En 2002, Juan Román Riquelme ejercía como un dios en Boca. Bah, en donde fuera. Paredes era un niño, pero ya jugaba de diez y soñaba ponerse la casaca bostera. Maddoni se sentó con la familia y con Brisas del Sur para hacer el traspaso. El acuerdo concluyó en que vestiría ambos colores hasta estar totalmente maduro para emigrar. Nadie quería extraviarse ni un segundo de tanto crack.

Nació en San Justo, en el seno de una familia futbolera, con un tío que pasó por Argentinos Juniors y un papá con luces en los pies. Lo llevaron a los tres años al club La Justina. El mediocampista de la Selección argentina no recuerda casi nada de esos días. Los adultos que lo observaban guardan en sus bocas el asombro que les causaba.
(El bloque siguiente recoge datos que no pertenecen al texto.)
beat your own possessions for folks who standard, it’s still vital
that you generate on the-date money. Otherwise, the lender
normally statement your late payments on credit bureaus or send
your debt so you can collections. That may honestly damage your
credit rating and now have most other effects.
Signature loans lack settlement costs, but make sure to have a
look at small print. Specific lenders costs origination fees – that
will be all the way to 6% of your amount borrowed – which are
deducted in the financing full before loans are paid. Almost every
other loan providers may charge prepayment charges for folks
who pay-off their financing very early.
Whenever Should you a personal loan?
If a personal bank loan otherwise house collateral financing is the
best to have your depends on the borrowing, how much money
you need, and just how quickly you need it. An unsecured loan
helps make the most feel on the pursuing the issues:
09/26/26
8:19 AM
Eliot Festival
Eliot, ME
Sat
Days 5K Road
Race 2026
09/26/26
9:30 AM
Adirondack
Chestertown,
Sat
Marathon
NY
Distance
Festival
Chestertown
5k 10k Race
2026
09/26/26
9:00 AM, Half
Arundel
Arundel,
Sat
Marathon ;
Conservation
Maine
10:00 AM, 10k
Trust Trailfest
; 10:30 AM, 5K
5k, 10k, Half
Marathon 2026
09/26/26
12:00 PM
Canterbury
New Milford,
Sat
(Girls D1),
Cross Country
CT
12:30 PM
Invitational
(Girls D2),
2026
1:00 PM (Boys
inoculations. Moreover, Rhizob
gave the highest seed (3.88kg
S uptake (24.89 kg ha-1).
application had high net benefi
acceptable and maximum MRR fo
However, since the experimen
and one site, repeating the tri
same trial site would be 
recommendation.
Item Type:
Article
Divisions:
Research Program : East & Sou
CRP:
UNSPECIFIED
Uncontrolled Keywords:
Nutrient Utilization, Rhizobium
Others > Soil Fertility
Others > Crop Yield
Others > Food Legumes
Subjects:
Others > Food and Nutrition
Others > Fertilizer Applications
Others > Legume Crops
Es que en un parpadeo se notaba que había maravillas. Supo decir César Luis Menotti que para conocer si un pibe tiene técnica él mira cómo controla la bola. A Paredes, como sigue ocurriendo, le sobraba romance en su nexo con la pelota. En infantiles, en baby fútbol, ya tiraba rabonas. Ganara o perdiera. Como si fuera un lenguaje natural. El barrio y el fútbol sobre piso de cemento lo habían aleccionado para todo: desde saber usar cualquier parte del pie para tocar la bola hasta aguantar las patadas sin quejarse. El problema acontecía en las tribunas. Myriam no soportaba cómo sacudían a su nene y arrancaba a pelearse. A veces, él reaccionaba. A veces, no. La diferencia radicaba en su sonrisa: siempre vencía.

No necesitó ni adaptación. En Novena división, le perforó el alma que se le escapara el campeonato. Esa es otra dosis de esta clase de futbolistas. No sólo es la técnica sino la lija por comerse el mundo. En Octava, se sacó la bronca. La descosió y se apropió del título. No podría competir mucho más en Inferiores. Empezaría a saltar cadenas del aprendizaje por portar en el cerebro todos los contenidos. Conformó los planteles del sub-15 y del sub-17 de la Selección argentina. Ingresó al predio de Ezeiza de la AFA cuando el ciclo de José Pekerman y sus sucesores había culminado. Su formación estuvo a cargo de la generación campeona del 86. En 2009, su técnico era Héctor Enrique. Que recordó en una nota con el periodista Arturo Bulián: “Tenía habilidad, calidad, una pegada impresionante, pero poco recorrido para la recuperación”. En un entrenamiento, el campeón del mundo lo apretó con que si no corría no jugaba más. El típico puesto de enganche arrastraba un tiempo siendo demolido por el doble cinco de los rivales. Tras años de que la clase para jugar a la pelota le alcanzara, se le presentaba la primera gran valla de su carrera.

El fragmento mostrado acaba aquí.